Find Duplicate Elements In Array Using Swift

Question

How to find Duplicate Elements in Array? I have array of phone numbers so in the phone numbers i should start searching from the right side to the left side and find similar

Answer 1

I also had a similar problem and have overcome in the following way. (Xcode 8.3.2)

let a = [123456, 234567, 345678, 123456, 456789, 135790, 456789, 142638]
var b = a // copy-on-write so that "a" won't be modified

while let c = b.popLast() {
  b.forEach() {
    if $0 == c {
      Swift.print("Duplication: \(c)")
    }
  }
}

//  Duplication: 456789
//  Duplication: 123456

The point is that the number of comparison. It would be smaller than others.

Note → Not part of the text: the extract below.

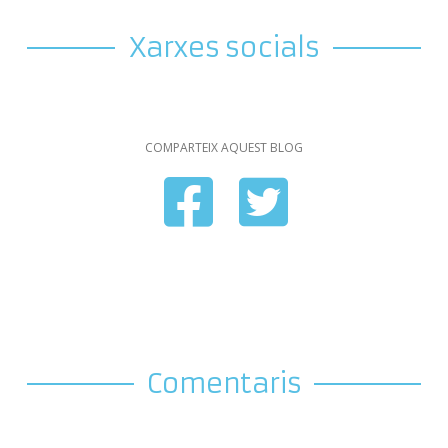
Xarxes socials
COMPARTEIX AQUEST BLOG
Comentaris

Assume that the number of items in the array is N. In each loop, the number will be decrementing by one. So, the total number will be (N-1) + (N-2) + (N-3) + ... + 2 + 1 = N * (N-1) / 2 When N = 10, that will be 9 + 8 + ... = 45

In contrast, that of some algorithms might be N * N. When N = 10 that will be 100.

In spite of that, taking into account of the cost of deep-copy or shallow-copy, I agree that @Patrick Perini's brilliant way would be better than this in some situations even the number of that would be N * N.

EDIT:

Alternative way with IteratorProtocol

let a = [123456, 234567, 345678, 123456, 456789, 135790, 456789, 142638]
var i = a.makeIterator()

while let c = i.next() {
  var j = i
  while let d = j.next() {
    if c == d {
      Swift.print("Duplication: \(c)")
    }
  }
}

//  Duplication: 123456
//  Duplication: 456789

That looks more complex, but uses the same idea as before. This does not have unnecessary memory allocations or copies.

My concern is efficiency, i.e. quicker UI response, longer battery life, smaller memory footprint, etc. Avoiding unnecessary memory allocations and/or memory copies which are automatically done by Swift in the behind scene would be crucial if we are providing competitive products. (-;